EU and China closer to resolving telecom dispute – report

It has been reported the EU is close to reaching an agreement with China to end a dispute between the trade partners over alleged illegal government subsidies to Chinese telecoms manufacturers.

The rift began in March 2013 amid the EU trade commissioner’s accusations that Chinese vendors Huawei and ZTE have an unfair competitive edge in the European market due to significant state subsidies from China. The subsidies from Chinese state banks are deemed against international trading laws by Brussels.

According to a news report by Reuters, the row could be settled by the end of the month. The EU trade commissioner Karel De Gucht is apparently ready to drop its investigation into the issue if China makes concessions from its side.
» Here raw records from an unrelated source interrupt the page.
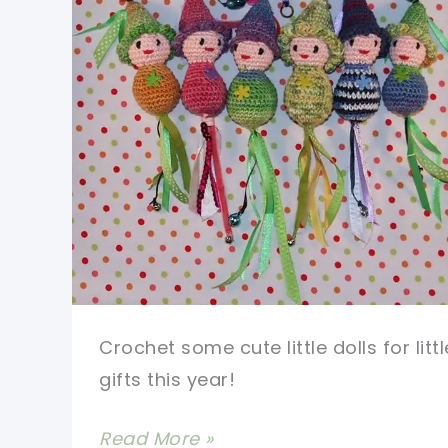
Crochet some cute little dolls for littl
gifts this year!
Make
Read More »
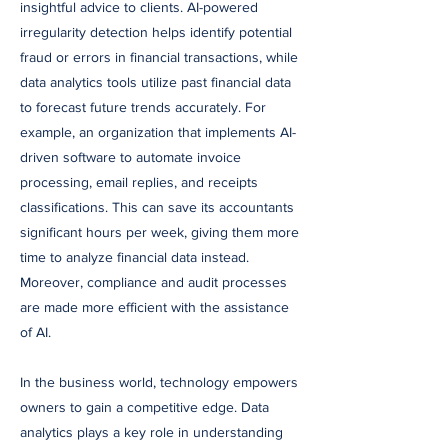
insightful advice to clients. AI-powered
irregularity detection helps identify potential
fraud or errors in financial transactions, while
data analytics tools utilize past financial data
to forecast future trends accurately. For
example, an organization that implements AI-
driven software to automate invoice
processing, email replies, and receipts
classifications. This can save its accountants
significant hours per week, giving them more
time to analyze financial data instead.
Moreover, compliance and audit processes
are made more efficient with the assistance
of AI.
In the business world, technology empowers
owners to gain a competitive edge. Data
analytics plays a key role in understanding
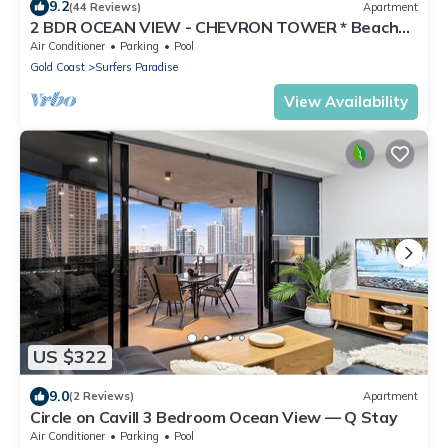
9.2
(44 Reviews)
Apartment
2 BDR OCEAN VIEW - CHEVRON TOWER * Beach
Central Location*
Air Conditioner
Parking
Pool
Gold Coast
Surfers Paradise
View Availability
US $322
9.0
(2 Reviews)
Apartment
Circle on Cavill 3 Bedroom Ocean View — Q Stay
Air Conditioner
Parking
Pool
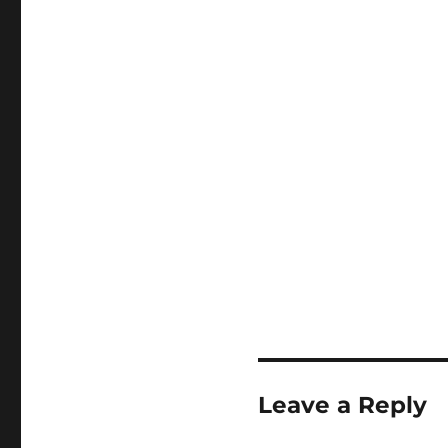
Leave a Reply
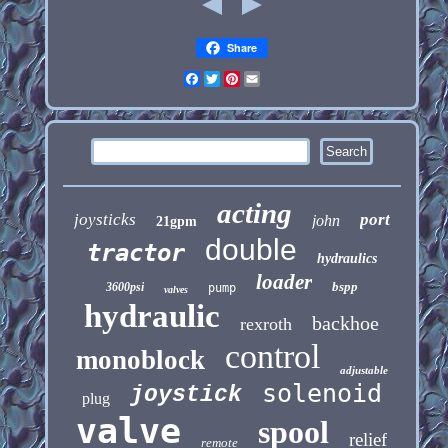
Share
Facebook
Twitter
Pinterest
Email
acting
joysticks
port
john
21gpm
double
tractor
hydraulics
loader
bspp
3600psi
pump
valves
hydraulic
backhoe
rexroth
control
monoblock
adjustable
solenoid
joystick
plug
valve
spool
relief
remote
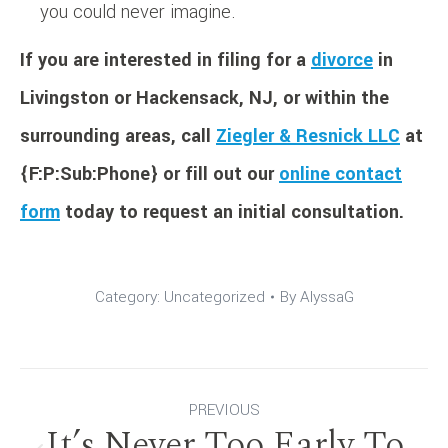
you could never imagine.
If you are interested in filing for a
divorce
in
Livingston or Hackensack, NJ, or within the
surrounding areas, call
Ziegler & Resnick LLC
at
{F:P:Sub:Phone} or fill out our
online contact
form
today to request an initial consultation.
Category:
Uncategorized
By
AlyssaG
Post
PREVIOUS
It’s Never Too Early To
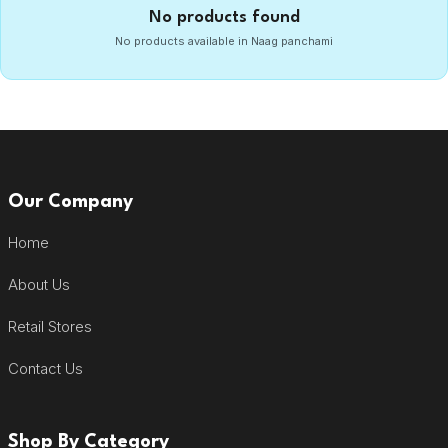
No products found
No products available in Naag panchami
Our Company
Home
About Us
Retail Stores
Contact Us
Shop By Category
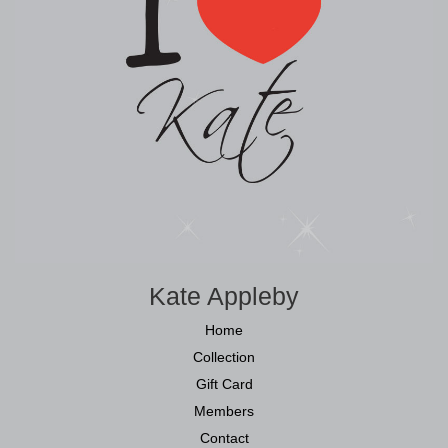
Kate Appleby
Home
Collection
Gift Card
Members
Contact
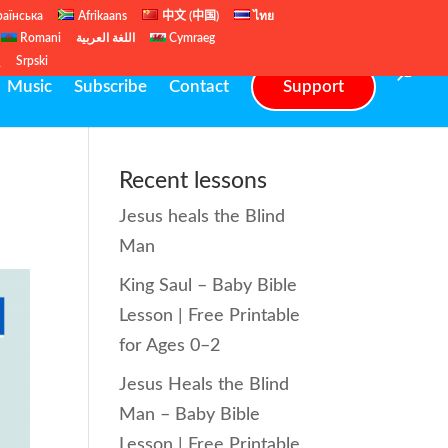
раїнська
Afrikaans
中文 (中国)
ไทย
Romani
اللغة العربية
Cymraeg
ų
Srpski
Music
Subscribe
Contact
Support
Recent lessons
Jesus heals the Blind
Man
King Saul – Baby Bible
Lesson | Free Printable
for Ages 0–2
Jesus Heals the Blind
Man – Baby Bible
Lesson | Free Printable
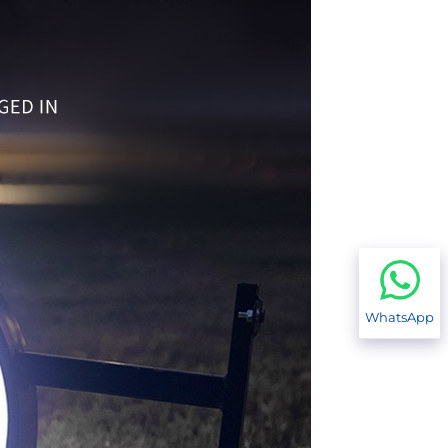
WhatsApp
These concessions could reportedly include China limiting the export credits it hands out to Huawei and ZTE.

The imports of Chinese telecom equipment to Europe totals about €1 billion a year, and European vendors such as Ericsson, Nokia Networks and Alcatel-Lucent face serious competition from their Asian counterparts. Huawei’s market share in Europe has risen swiftly, from somewhere around 2-3% in 2006 to about a quarter in 2014.

Under the new settlement, both China and EU would also agree to monitor the markets, China European companies’ market share in China and vice versa in Europe. Further, they would collaborate on industry research and efforts to standardise the telecoms market.

Reaching a solution is very important to both parties. The EU is China’s most important trade partner, whereas only the US is more prominent partner for Europe. If no deal is reached, the EU is likely to consider imposing punitive levies on Chinese telecoms equipment imports. The Prime Minister of China, Li Keqiang is meeting EU officials in Milan next week, and it has been said Commissioner De Gucht wants to resolve the issue before he leaves office at the end of this month.

The EU and China, as well as the US and China have been eyeing each other up suspiciously for many years. Even if a solution is reached now, it probably won’t mean the end of these kinds of disputes. The problems stem from the very different business environments, geopolitical issues and a whole lot of clashing interests and regulatory matters.